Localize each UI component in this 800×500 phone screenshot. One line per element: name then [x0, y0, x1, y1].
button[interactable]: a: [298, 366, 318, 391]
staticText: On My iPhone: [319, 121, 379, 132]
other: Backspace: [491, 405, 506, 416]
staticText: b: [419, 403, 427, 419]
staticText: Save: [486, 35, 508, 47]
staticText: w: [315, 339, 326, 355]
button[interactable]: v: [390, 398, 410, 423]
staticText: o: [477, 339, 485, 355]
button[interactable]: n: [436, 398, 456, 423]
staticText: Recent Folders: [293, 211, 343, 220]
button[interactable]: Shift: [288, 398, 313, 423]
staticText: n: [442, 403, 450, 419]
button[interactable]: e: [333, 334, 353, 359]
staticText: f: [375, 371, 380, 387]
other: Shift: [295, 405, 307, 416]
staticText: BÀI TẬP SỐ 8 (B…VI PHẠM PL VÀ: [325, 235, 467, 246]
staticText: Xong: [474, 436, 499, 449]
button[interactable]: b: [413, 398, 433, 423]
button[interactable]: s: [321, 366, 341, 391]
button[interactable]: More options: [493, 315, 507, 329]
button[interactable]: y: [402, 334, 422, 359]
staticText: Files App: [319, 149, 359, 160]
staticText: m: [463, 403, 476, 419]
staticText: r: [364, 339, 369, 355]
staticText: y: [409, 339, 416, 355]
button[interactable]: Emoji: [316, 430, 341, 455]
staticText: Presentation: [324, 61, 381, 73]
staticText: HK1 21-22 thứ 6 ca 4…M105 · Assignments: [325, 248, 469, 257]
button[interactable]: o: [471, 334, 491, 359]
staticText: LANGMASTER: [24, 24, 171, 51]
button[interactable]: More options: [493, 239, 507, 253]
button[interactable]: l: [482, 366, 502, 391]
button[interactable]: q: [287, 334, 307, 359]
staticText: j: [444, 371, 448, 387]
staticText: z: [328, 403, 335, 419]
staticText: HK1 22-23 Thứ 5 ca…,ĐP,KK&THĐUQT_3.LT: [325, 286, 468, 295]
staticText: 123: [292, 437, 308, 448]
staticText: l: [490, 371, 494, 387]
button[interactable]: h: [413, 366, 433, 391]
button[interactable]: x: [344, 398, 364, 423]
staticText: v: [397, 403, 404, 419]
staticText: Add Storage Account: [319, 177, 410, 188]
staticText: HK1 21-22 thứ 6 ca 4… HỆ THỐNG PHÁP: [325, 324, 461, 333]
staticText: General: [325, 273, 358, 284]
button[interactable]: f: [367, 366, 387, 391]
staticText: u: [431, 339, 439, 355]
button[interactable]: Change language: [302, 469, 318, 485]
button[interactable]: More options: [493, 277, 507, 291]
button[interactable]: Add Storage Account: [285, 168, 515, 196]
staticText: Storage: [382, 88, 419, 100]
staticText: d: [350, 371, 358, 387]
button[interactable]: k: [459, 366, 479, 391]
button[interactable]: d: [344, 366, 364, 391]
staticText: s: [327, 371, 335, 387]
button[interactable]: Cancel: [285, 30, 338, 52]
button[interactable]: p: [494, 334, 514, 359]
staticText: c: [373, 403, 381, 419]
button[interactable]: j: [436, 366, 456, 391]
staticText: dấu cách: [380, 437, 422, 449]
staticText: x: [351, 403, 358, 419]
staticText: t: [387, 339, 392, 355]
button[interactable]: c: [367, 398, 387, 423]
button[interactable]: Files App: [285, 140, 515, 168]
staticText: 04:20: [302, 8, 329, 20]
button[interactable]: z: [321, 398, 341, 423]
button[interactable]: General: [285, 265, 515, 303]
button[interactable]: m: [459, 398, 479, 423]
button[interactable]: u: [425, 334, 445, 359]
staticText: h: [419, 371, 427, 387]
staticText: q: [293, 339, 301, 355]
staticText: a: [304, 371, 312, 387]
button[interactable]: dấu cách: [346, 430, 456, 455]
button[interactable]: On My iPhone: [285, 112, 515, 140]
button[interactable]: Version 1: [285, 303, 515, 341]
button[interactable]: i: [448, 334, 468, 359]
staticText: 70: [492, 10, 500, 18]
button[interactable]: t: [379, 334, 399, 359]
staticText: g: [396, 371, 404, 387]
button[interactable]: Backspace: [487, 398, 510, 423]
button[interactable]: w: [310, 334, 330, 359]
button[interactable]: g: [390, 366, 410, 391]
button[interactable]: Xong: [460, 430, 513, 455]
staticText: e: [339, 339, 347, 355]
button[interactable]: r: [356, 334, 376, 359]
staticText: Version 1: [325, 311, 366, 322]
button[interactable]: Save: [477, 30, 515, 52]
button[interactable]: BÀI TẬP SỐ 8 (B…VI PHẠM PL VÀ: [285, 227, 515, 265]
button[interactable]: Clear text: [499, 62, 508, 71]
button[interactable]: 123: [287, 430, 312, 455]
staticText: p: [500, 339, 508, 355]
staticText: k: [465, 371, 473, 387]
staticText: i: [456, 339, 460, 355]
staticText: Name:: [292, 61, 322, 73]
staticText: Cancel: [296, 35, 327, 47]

• Your objective: Copy all lines from the entries that contain the word "other".

• Response for this exercise:
other: Backspace: [491, 405, 506, 416]
other: Shift: [295, 405, 307, 416]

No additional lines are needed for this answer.